Problem: Find and copy each line in the material below where the string "click" occurs.

Data excerpts:
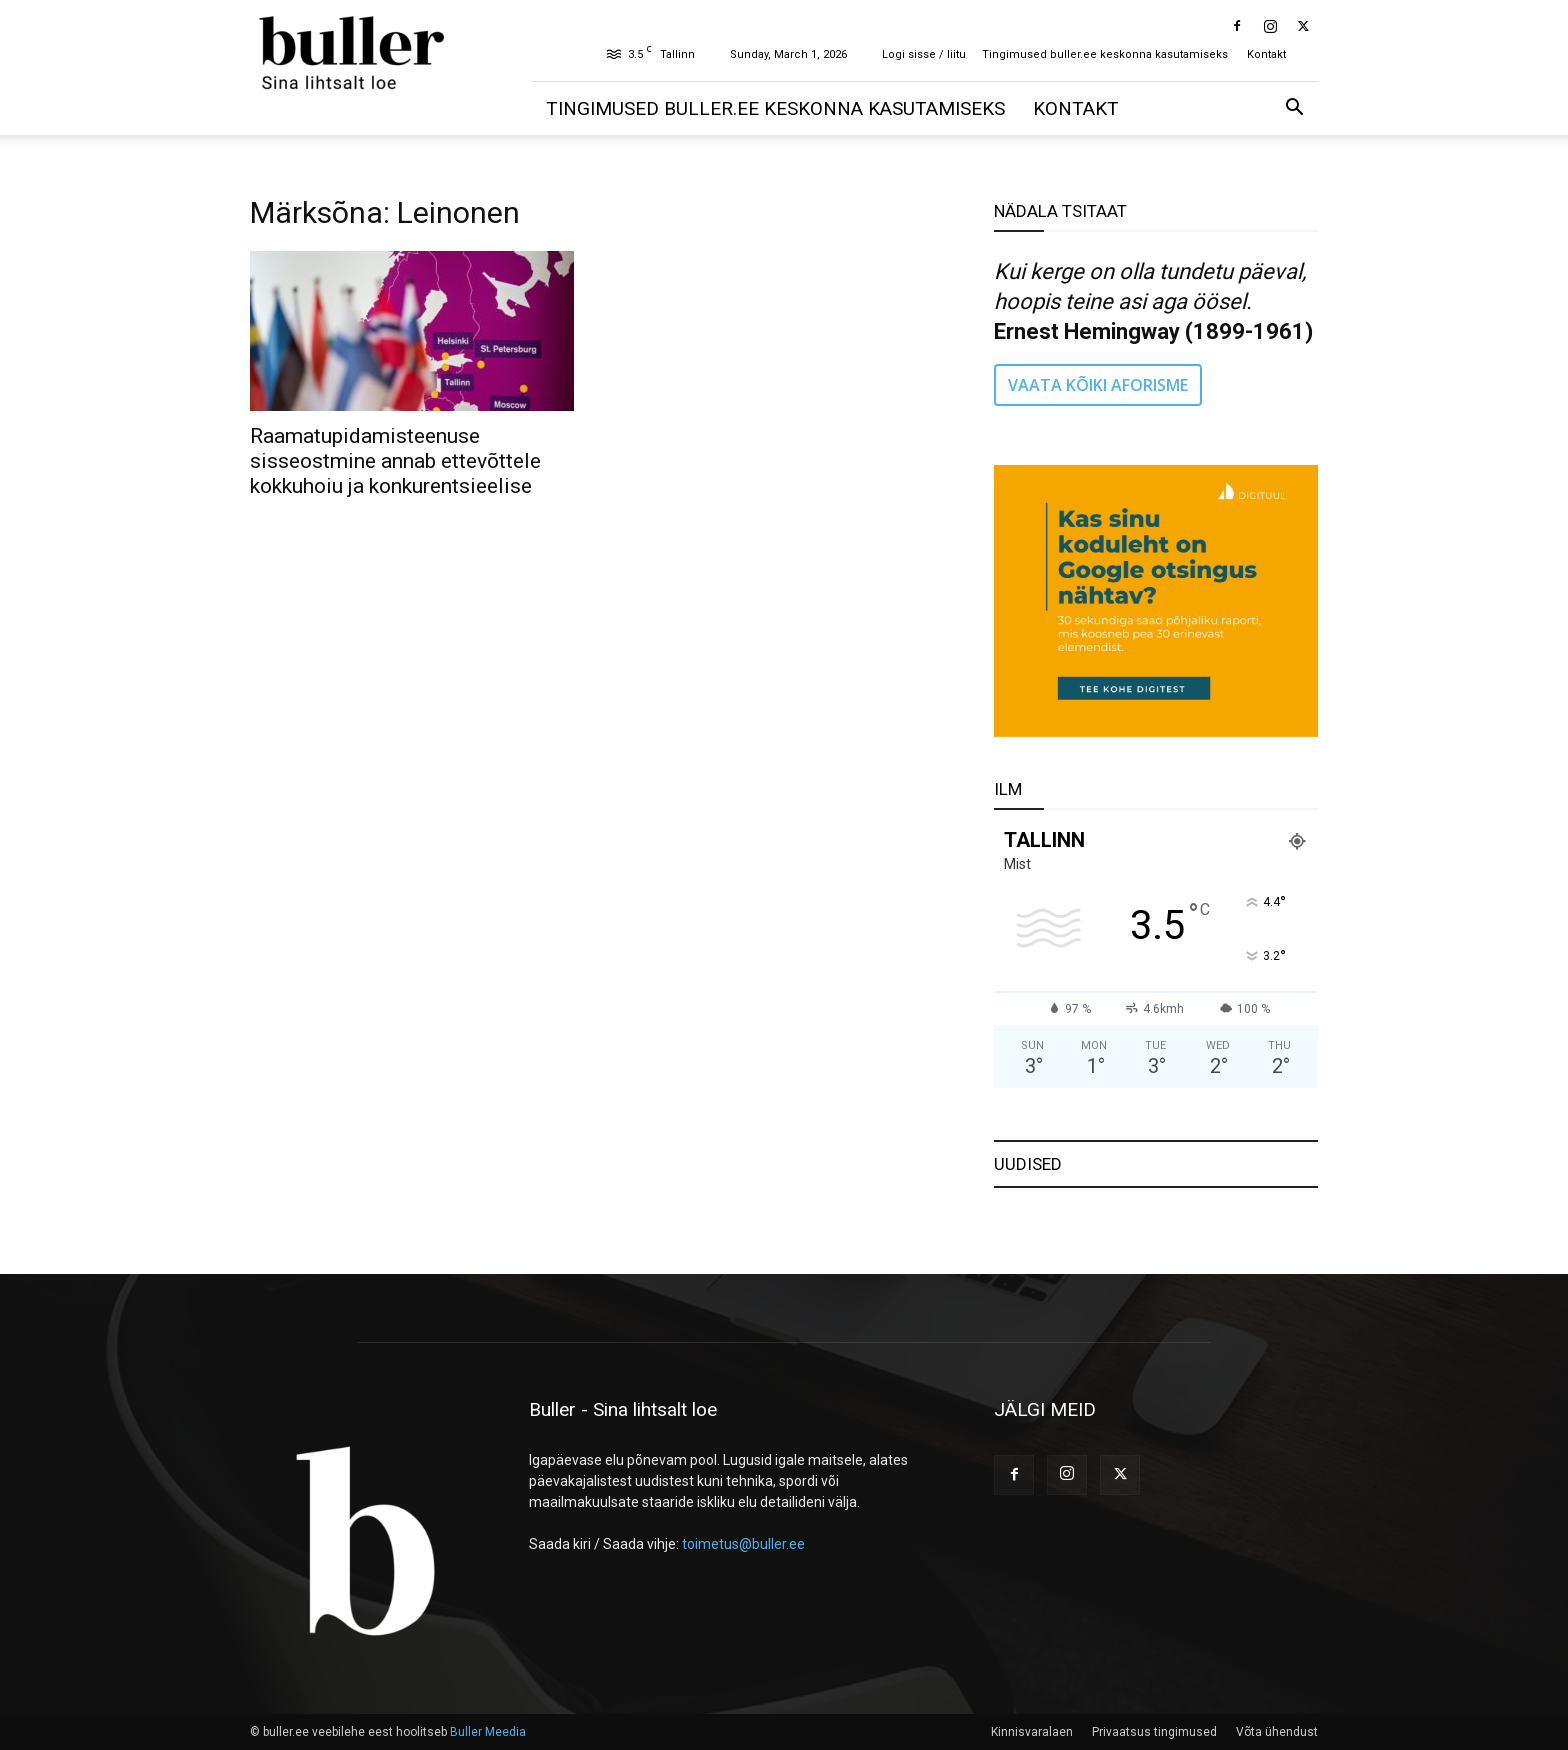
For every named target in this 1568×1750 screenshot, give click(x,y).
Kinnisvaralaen (1032, 1732)
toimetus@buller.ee (743, 1544)
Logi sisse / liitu (924, 54)
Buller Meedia (488, 1732)
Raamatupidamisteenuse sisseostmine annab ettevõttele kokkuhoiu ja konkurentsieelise (395, 461)
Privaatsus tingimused (1154, 1732)
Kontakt (1266, 54)
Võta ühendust (1277, 1732)
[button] (1294, 109)
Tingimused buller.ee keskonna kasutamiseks (1105, 54)
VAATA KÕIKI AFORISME (1098, 385)
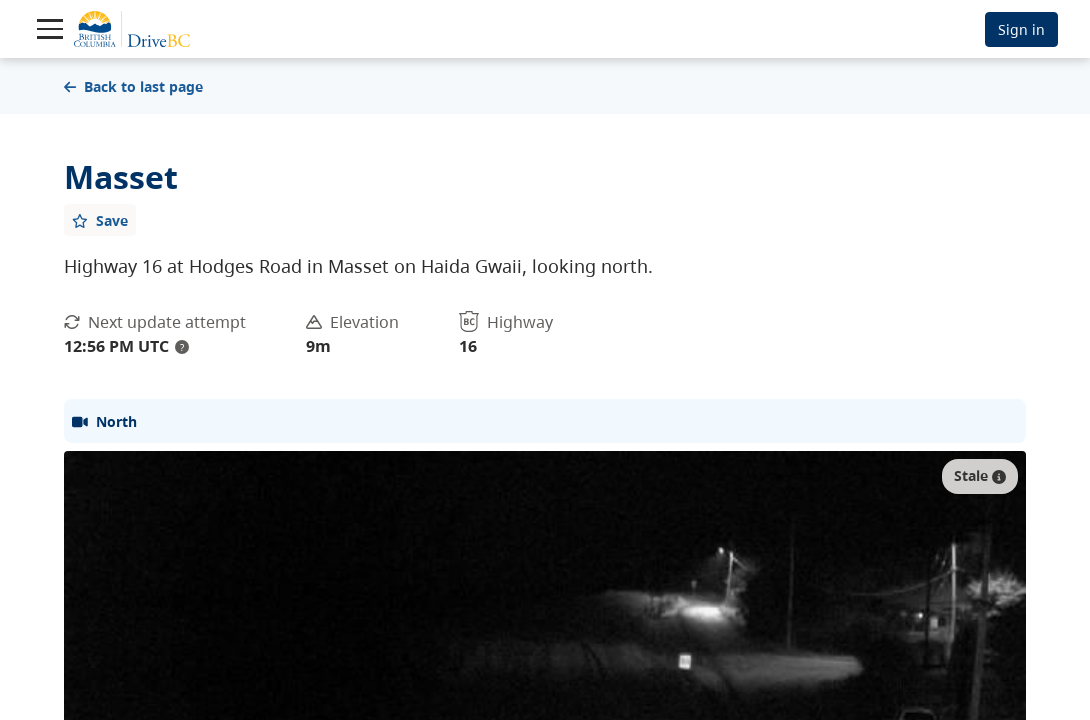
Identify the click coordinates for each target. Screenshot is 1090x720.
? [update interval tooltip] (182, 347)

Output of the exercise:
For every named target in this 1568×1750 screenshot, give click(x,y).
Identify the click coordinates for each target. Screenshot is 1090x720.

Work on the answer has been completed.